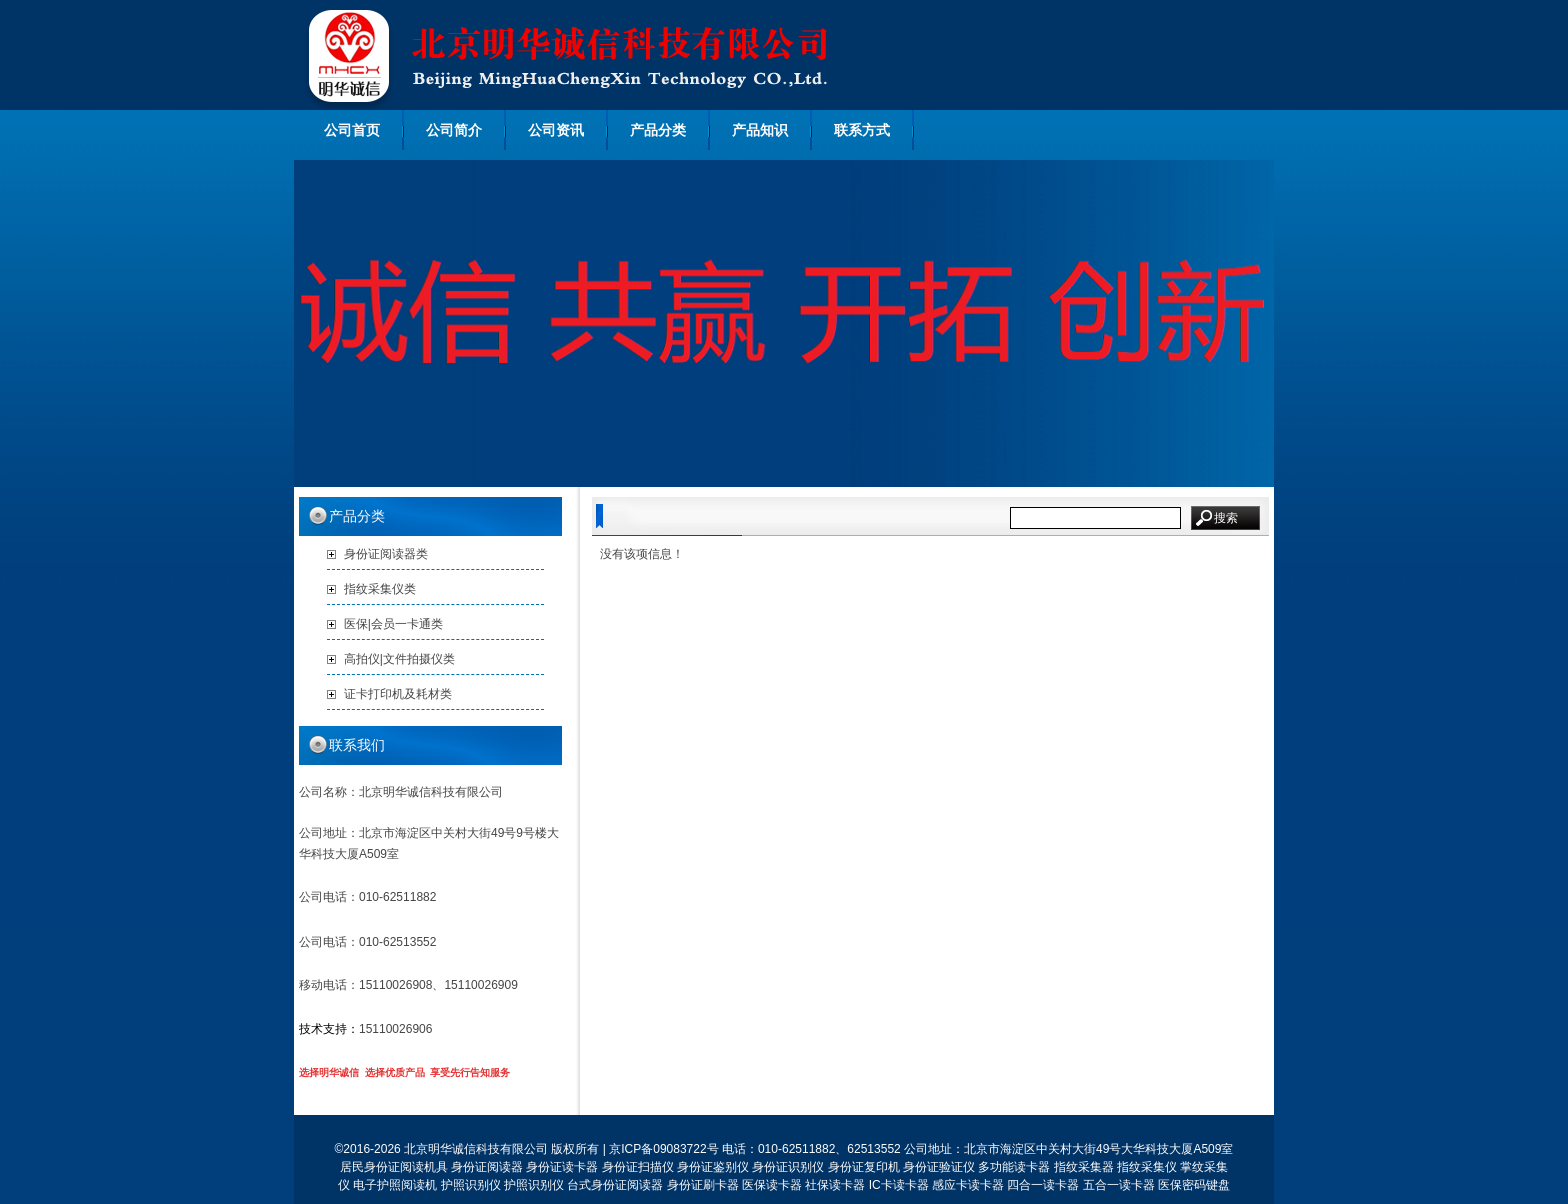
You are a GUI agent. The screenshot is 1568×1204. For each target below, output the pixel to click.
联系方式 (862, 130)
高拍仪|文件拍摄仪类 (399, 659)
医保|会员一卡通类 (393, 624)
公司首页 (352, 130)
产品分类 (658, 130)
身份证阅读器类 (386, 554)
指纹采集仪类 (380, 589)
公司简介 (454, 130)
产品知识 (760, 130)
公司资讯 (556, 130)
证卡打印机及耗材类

• _YOUR ASSIGNMENT_
Above are the records; copy them exactly without the pictures.

• _OUTPUT OF THE TASK_
You are a GUI agent. The screenshot is 1568×1204. For each target below, output the pixel to click.
联系方式 (862, 130)
高拍仪|文件拍摄仪类 (399, 659)
医保|会员一卡通类 (393, 624)
公司首页 (352, 130)
产品分类 (658, 130)
身份证阅读器类 (386, 554)
指纹采集仪类 (380, 589)
公司简介 (454, 130)
产品知识 (760, 130)
公司资讯 (556, 130)
证卡打印机及耗材类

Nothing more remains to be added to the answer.